Why Data Journalism Exists, and Why It Matters (or Doesn’t)

C.W. ANDERSON
Professor of Media and Communication
University of Leeds
April 26, 2017 | 12:30p – 2p | MCC 201

Is journalism today better than it has ever been? The question, on the surface, seems ridiculous. Fox News and Breitbart.com dominate our political discourse. A reality-television show star leveraged the affordances of cable news to vaunt himself into the Presidency. Newspaper circulation numbers and journalist employment levels are dropping. Nevertheless this talk will argue that, at certain elite publications, a lot of journalism is more accurate, more quantitative and more explanatory than ever– and this elite journalism, paradoxically, matters less than ever to American political discourse.

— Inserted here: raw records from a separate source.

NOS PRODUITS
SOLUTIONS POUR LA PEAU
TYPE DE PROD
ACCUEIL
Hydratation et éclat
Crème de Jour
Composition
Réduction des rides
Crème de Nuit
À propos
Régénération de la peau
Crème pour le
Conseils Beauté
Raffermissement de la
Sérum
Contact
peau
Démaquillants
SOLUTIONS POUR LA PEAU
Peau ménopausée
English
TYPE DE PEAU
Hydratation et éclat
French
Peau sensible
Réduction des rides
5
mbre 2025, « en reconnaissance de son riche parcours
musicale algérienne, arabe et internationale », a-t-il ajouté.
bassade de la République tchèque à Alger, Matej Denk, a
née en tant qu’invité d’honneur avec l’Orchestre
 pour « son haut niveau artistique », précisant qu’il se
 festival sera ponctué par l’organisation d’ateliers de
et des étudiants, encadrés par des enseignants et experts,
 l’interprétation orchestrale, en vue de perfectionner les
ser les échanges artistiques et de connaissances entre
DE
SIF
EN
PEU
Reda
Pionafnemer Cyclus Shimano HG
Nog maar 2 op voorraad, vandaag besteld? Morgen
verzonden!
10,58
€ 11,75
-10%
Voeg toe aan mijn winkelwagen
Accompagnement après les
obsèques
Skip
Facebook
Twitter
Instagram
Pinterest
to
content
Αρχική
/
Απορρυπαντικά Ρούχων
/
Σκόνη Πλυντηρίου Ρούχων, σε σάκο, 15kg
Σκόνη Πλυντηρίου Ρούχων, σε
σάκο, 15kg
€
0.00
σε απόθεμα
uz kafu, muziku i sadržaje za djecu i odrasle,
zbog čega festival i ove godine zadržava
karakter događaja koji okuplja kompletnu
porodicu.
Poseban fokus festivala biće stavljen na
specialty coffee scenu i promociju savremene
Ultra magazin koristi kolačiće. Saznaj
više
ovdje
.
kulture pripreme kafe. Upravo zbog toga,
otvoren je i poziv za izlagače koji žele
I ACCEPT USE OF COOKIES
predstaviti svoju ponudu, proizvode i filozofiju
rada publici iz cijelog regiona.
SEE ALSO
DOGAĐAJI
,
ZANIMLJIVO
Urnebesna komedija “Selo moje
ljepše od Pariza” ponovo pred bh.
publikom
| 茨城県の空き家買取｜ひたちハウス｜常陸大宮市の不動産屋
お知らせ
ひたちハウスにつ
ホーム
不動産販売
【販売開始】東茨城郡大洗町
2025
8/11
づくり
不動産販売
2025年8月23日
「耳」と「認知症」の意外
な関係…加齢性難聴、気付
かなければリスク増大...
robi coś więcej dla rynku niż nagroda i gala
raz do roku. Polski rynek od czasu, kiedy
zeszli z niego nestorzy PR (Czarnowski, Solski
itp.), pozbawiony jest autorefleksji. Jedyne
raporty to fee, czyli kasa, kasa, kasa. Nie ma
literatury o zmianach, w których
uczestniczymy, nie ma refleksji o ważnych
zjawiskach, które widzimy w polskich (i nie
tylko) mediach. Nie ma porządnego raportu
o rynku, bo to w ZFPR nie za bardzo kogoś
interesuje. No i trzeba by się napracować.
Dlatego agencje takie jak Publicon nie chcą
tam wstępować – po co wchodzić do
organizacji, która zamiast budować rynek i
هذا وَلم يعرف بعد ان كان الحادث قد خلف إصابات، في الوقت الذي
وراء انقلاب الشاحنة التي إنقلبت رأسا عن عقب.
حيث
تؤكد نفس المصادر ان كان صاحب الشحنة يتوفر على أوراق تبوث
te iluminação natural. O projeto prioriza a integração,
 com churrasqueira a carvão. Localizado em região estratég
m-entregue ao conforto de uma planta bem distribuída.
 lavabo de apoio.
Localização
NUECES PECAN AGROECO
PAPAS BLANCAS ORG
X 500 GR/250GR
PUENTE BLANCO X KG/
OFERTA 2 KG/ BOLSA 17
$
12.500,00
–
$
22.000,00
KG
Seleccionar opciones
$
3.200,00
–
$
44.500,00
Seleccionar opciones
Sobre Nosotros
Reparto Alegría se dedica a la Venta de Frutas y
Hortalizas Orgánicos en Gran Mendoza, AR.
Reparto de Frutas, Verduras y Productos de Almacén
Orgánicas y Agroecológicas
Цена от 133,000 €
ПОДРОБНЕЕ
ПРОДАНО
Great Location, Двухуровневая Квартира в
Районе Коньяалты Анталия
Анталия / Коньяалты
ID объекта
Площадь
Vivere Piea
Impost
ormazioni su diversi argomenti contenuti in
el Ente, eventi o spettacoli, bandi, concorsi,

This talk tries to get at these issues by taking a trip back into the recent past, and examining the origins of our modern form of quantified journalism. It outlines five reasons why data journalism exists in its present day form, reasons that lead back to the intellectual dynamics of the 1960s and 1970s. I look at (1) the work of the Russell Sage Foundation, Columbia University, and the University of Wisconsin in promoting the “social sciences in the media” initiative in the early 1960s; (2) an emerging vision of computers and databases that allowed them to be integrated into journalistic work; (3) changing notions of what was meant by “investigative reporting” in the 1970s; (4) academic developments in journalism schools; and (5) a long-term crisis in notions of journalistic objectivity in the 1960s, in part prompted by the emergence of “the new journalism” at about the same time.

Beyond simply complicating our understanding of the sociology of data journalism, this more nuanced history allows us to better understand why data journalism has achieved such prestige today, why it nevertheless remains an outlier in most newsrooms, and how it has navigated the larger crisis in objective knowledge production gripping not only newswork but academia in general.
C. W. Anderson is Associate Professor at the College of Staten Island (CUNY); as of the Fall of 2017 he will be a Professor of Media and Communication at the University of Leeds. He is the author, coauthor, or coeditor of multiple books and articles on digital journalism, sociology, political communication, and science and technology studies.